As well, the award goes to the Canadian Program on Genomics and Global Health at the University of Toronto Joint Center for Bioethics and I have been a fan of their work (see March 28,2005 post). In this case, they did an Internet survey of nanotechnology applications in development worldwide with the greatest potential for the poor. The study found: "several nanotechnology applications will help people in developing countries tackle their most urgent problems--extreme poverty and hunger, child mortality, environmental degradation and diseases such as malaria and HIV/AIDS."

According to Peter Singer, "The targeted application of nanotechnology has enormous potential to bring about major improvements in the living standards of people in the developing world."

First, this methodology is highly questionable and without any control over the sample we must take these findings with a proverbial grain of salt. This author participated in this survey. Second, these findings ignore both the time frames for this discussion and the politics involved in making predictions of this sort. When the first nano-products on the market have been luxury and vanity products like stain-free pants, better tennis rackets and balls, etc., we need to seriously question whether the truckle down scenario which has been proven so false in economics will be any more accurate in technology transfer and commercialization.

The report lists the top ten and reminds me of Jay Leno's The Tonight Show routine except this version is not intended to be humorous.

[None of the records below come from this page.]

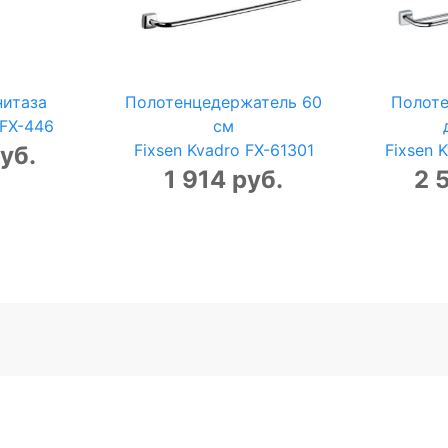
нитаза
Полотенцедержатель 60
Полот
 FX-446
см
Fixsen Kvadro FX-61301
Fixsen 
уб.
1 914 руб.
2 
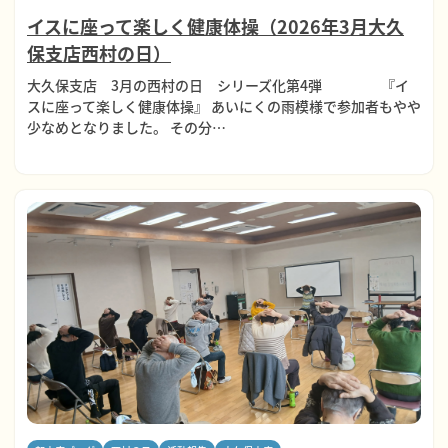
イスに座って楽しく健康体操（2026年3月大久
保支店西村の日）
大久保支店 3月の西村の日 シリーズ化第4弾 『イ
スに座って楽しく健康体操』 あいにくの雨模様で参加者もやや
少なめとなりました。 その分…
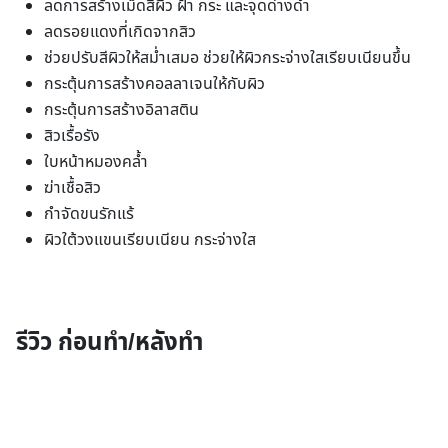
ลดการสร้างเม็ดสีผิว ฝ้า กระ และจุดด่างดำ
ลดรอยแดงที่เกิดจากสิว
ช่วยปรับสีผิวให้สม่ำเสมอ ช่วยให้ผิวกระจ่างใสเรียบเนียนขึ้น
กระตุ้นการสร้างคอลลาเจนให้กับผิว
กระตุ้นการสร้างอิลาสติน
สิวเรื้อรัง
ใบหน้าหมองคล้ำ
ฆ่าเชื้อสิว
กำจัดขนรักแร้
ผิวใต้วงแขนเรียบเนียน กระจ่างใส
รีวิว ก่อนทำ/หลังทำ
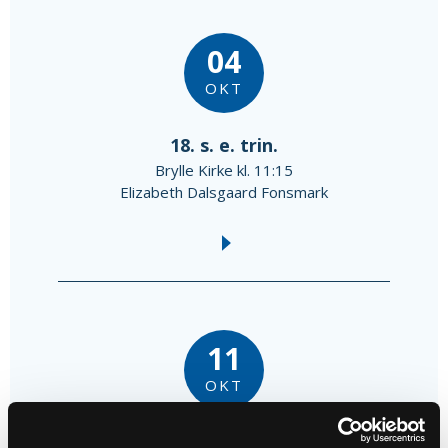
04
OKT
18. s. e. trin.
Brylle Kirke kl. 11:15
Elizabeth Dalsgaard Fonsmark
11
OKT
19. s. e. trin.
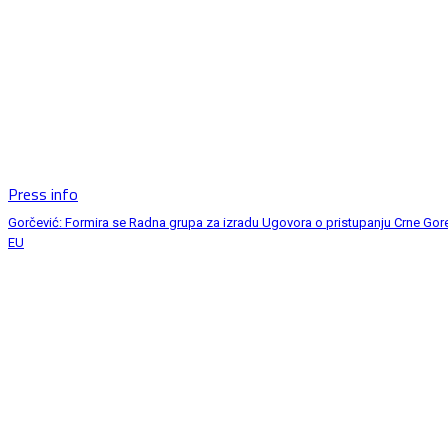
Press info
Gorčević: Formira se Radna grupa za izradu Ugovora o pristupanju Crne Gor
EU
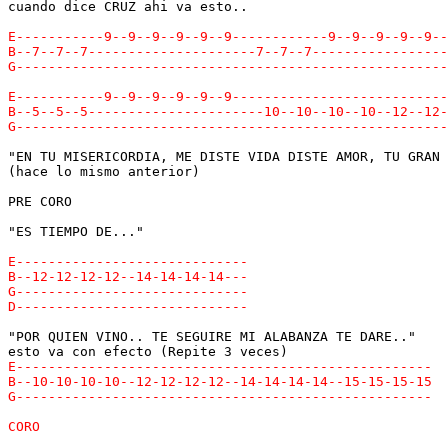
cuando dice CRUZ ahi va esto..

"EN TU MISERICORDIA, ME DISTE VIDA DISTE AMOR, TU GRAN 
(hace lo mismo anterior)

PRE CORO

"ES TIEMPO DE..."

"POR QUIEN VINO.. TE SEGUIRE MI ALABANZA TE DARE.."
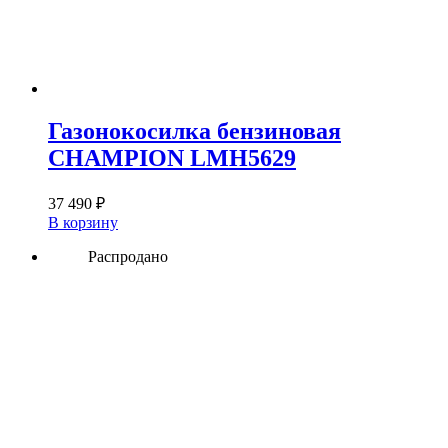
Газонокосилка бензиновая
CHAMPION LMH5629
37 490
₽
В корзину
Распродано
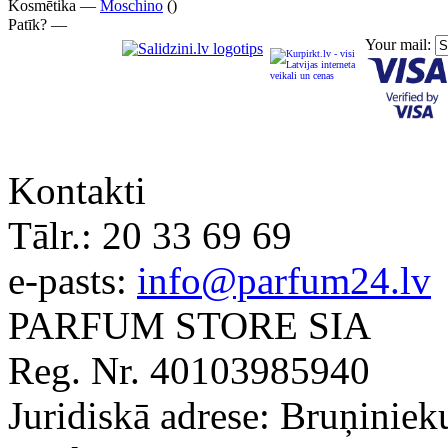
Kosmētika —
Moschino
()
Patīk? —
Your mail:
Kontakti
Tālr.:
20 33 69 69
e-pasts:
info@parfum24.lv
PARFUM STORE SIA
Reg. Nr. 40103985940
Juridiskā adrese: Bruņiniek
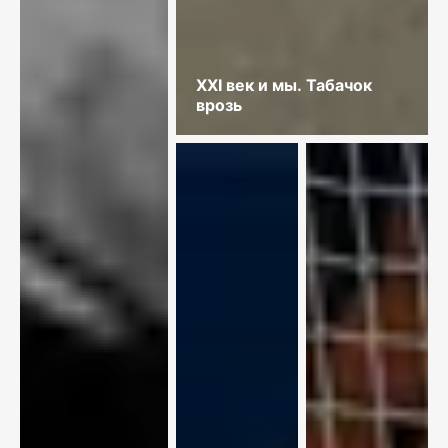
XXI век и мы. Табачок
врозь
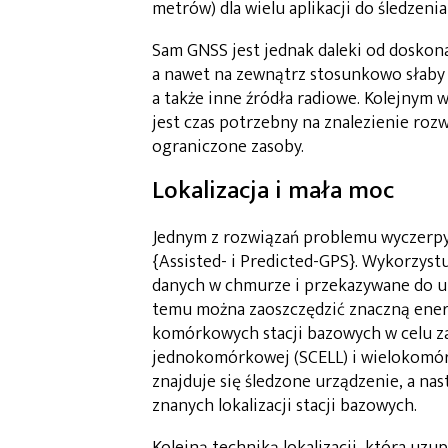
metrów) dla wielu aplikacji do śledzeni
Sam GNSS jest jednak daleki od doskon
a nawet na zewnątrz stosunkowo słaby 
a także inne źródła radiowe. Kolejnym
jest czas potrzebny na znalezienie rozw
ograniczone zasoby.
Lokalizacja i mała moc
Jednym z rozwiązań problemu wyczerpyw
{Assisted- i Predicted-GPS}. Wykorzys
danych w chmurze i przekazywane do ur
temu można zaoszczędzić znaczną energi
komórkowych stacji bazowych w celu za
jednokomórkowej (SCELL) i wielokomór
znajduje się śledzone urządzenie, a na
znanych lokalizacji stacji bazowych.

Take, for example, number 3 (which I ranked number 1). According to Salamanca-Buentello, "More than one-third of the population of rural areas in Africa, Asia, and Latin American has no clean water, and two million children die each year from water-related diseases, such as diarrhea, cholera, typhoid, and scistosomiasis, which result from a lack of adequate water sources and sanitation." The report claims that "Nano-membranes and nano-clays are inexpensive, potable and easily cleaned systems that purify, detoxify and desalinate water more efficiently than conventional bacterial and viral filters.... Titanium dioxide and magnetic nano-particles systems could decompose organic pollutants and remove salts and heavy metals from liquids, enabling the use of heavily contaminated and salt water for irrigation and drinking."

While this would be wonderful, it is important to situate discussion within the societal-political setting that nano-products will enter. The first filters will be commercial products sold for American homes and municipal water treatment. Unless, countries, like Israel, focus directly on nanoscience and desalination, as they seem to be doing, it will be some time before nanotechnology is applied there.

Instead of continuing to harp on the wonderful implications nanoscience may hold, it is time to assess how we can get to the benefits from where we are currently situated. The drone needs to be toned down and the debate over long-term and transformative benefits to society needs to add the variable of implementation. Too much of what appears in the media ignore too much of the reality of nanotechnology and this is merely an example.